--- THE RECORDS Enclosed Below ---

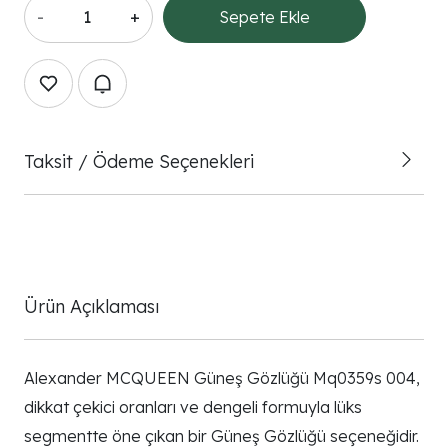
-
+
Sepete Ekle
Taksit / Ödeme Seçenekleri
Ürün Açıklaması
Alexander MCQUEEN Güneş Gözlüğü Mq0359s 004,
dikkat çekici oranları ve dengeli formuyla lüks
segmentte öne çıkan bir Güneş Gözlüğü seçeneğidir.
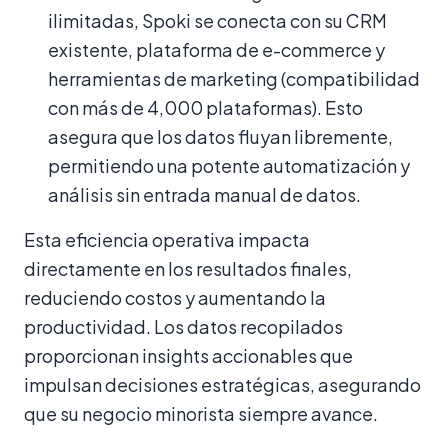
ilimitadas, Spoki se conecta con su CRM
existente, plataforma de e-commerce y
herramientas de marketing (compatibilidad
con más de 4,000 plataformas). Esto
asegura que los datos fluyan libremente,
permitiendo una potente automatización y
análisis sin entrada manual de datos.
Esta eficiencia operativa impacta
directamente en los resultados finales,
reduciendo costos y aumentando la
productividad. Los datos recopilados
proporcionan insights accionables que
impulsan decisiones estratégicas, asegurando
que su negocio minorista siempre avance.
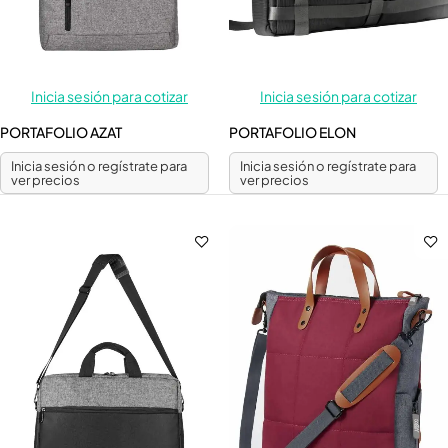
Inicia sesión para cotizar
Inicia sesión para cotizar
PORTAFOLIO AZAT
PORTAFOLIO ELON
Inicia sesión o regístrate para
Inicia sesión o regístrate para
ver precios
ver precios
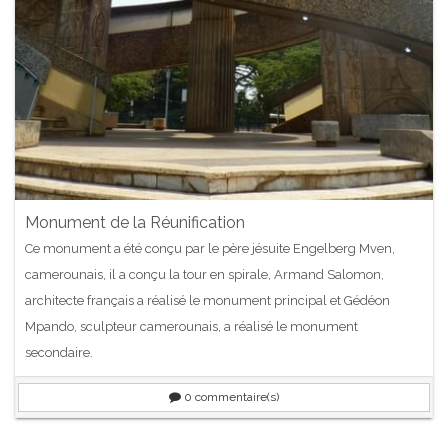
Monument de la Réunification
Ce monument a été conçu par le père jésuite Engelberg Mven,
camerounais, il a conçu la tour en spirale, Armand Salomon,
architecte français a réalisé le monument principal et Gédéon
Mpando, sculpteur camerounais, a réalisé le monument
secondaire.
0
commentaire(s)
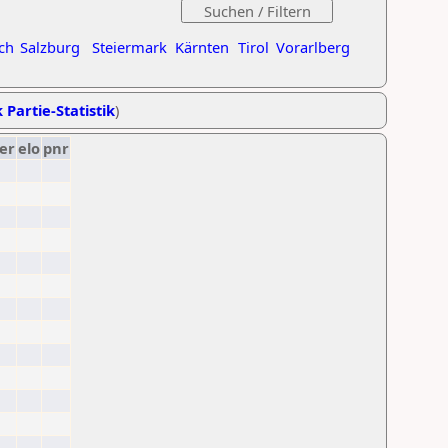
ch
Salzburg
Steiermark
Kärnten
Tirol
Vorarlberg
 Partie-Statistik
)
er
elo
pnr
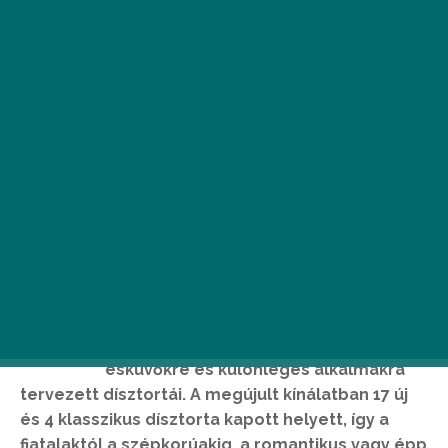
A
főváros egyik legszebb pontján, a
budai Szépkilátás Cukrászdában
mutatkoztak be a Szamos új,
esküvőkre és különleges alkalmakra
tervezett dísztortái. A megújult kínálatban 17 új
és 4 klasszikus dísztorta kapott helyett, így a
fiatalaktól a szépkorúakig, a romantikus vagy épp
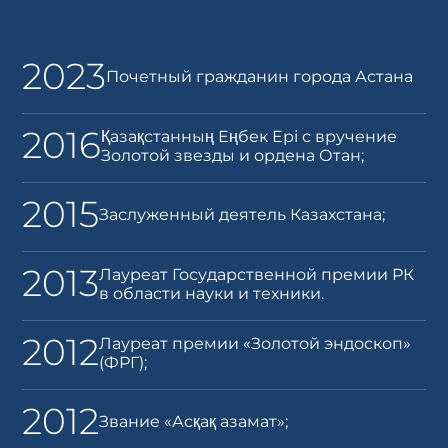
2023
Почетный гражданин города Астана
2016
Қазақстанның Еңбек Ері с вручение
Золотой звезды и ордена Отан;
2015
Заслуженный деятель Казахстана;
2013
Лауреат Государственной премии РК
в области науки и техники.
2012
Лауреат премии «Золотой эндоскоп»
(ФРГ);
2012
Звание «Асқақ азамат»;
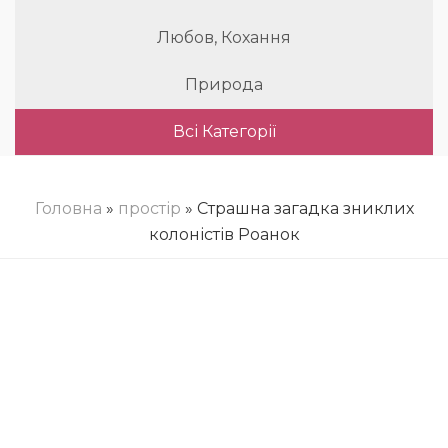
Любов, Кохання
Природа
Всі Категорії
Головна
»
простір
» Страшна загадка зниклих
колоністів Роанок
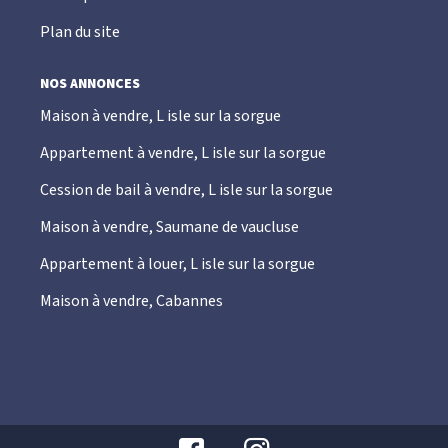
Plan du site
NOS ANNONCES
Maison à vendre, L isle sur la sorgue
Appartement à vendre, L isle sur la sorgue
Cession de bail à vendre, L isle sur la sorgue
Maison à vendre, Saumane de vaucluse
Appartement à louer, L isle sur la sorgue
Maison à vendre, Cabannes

--- End of Enclosed THE RECORDS ---
--- THE RECORDS Enclosed Below ---

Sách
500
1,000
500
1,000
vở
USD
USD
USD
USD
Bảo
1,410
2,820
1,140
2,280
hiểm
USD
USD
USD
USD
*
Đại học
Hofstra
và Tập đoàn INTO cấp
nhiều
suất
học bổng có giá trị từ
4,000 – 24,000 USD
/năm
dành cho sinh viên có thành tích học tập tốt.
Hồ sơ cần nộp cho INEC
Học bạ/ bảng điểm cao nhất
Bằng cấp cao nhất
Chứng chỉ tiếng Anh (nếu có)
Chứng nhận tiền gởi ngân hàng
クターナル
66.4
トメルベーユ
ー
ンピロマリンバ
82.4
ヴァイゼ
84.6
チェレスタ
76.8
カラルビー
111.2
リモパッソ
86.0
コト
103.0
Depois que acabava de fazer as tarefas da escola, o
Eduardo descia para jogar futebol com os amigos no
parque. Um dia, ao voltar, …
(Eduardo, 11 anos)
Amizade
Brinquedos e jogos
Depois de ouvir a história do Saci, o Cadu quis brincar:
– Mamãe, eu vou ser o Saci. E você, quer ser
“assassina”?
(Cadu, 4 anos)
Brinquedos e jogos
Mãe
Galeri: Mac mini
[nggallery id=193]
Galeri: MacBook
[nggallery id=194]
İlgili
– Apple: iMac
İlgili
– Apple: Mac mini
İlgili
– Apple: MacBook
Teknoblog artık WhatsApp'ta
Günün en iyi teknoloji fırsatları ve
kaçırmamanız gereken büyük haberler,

--- End of Enclosed THE RECORDS ---

ASSIGNED TASK: Each line between the one holding "Monument de la Réunification" and the one holding "mutatkoztak be a", inclusive, should be copied exactly as it appears above, and pictures should be omitted.

EXERCISE SOLUTION:
Monument de la Réunification
Ce monument a été conçu par le père jésuite Engelberg Mven,
camerounais, il a conçu la tour en spirale, Armand Salomon,
architecte français a réalisé le monument principal et Gédéon
Mpando, sculpteur camerounais, a réalisé le monument
secondaire.
0
commentaire(s)
ch
Salzburg
Steiermark
Kärnten
Tirol
Vorarlberg
 Partie-Statistik
)
er
elo
pnr
A
főváros egyik legszebb pontján, a
budai Szépkilátás Cukrászdában
mutatkoztak be a Szamos új,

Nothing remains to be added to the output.